:: SOURCE INFORMATION

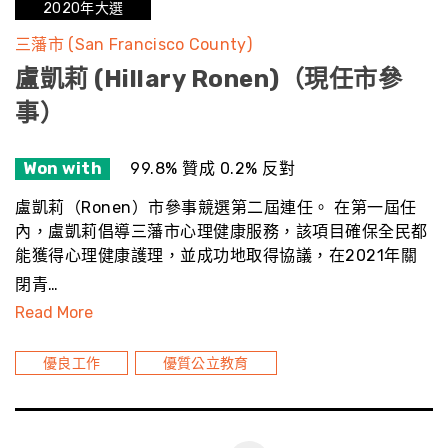
2020年大選
三藩市 (San Francisco County)
盧凱莉 (Hillary Ronen)（現任市參
事）
Won with
99.8% 贊成 0.2% 反對
盧凱莉（Ronen）市參事競選第二屆連任。 在第一屆任
內，盧凱莉倡導三藩市心理健康服務，該項目確保全民都
能獲得心理健康護理，並成功地取得協議，在2021年關
閉青…
Read More
優良工作
優質公立教育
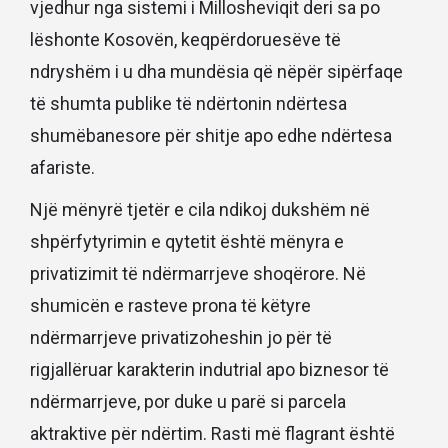
vjedhur nga sistemi i Millosheviqit deri sa po
lëshonte Kosovën, keqpërdoruesëve të
ndryshëm i u dha mundësia që nëpër sipërfaqe
të shumta publike të ndërtonin ndërtesa
shumëbanesore për shitje apo edhe ndërtesa
afariste.
Një mënyrë tjetër e cila ndikoj dukshëm në
shpërfytyrimin e qytetit është mënyra e
privatizimit të ndërmarrjeve shoqërore. Në
shumicën e rasteve prona të këtyre
ndërmarrjeve privatizoheshin jo për të
rigjallëruar karakterin indutrial apo biznesor të
ndërmarrjeve, por duke u parë si parcela
aktraktive për ndërtim. Rasti më flagrant është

::::

__WORK ORDER__: Print exactly the lines from the one containing "shumicën e rasteve prona të këtyre" through the last line of the records above, both included.

__ANSWER BOX__:
shumicën e rasteve prona të këtyre
ndërmarrjeve privatizoheshin jo për të
rigjallëruar karakterin indutrial apo biznesor të
ndërmarrjeve, por duke u parë si parcela
aktraktive për ndërtim. Rasti më flagrant është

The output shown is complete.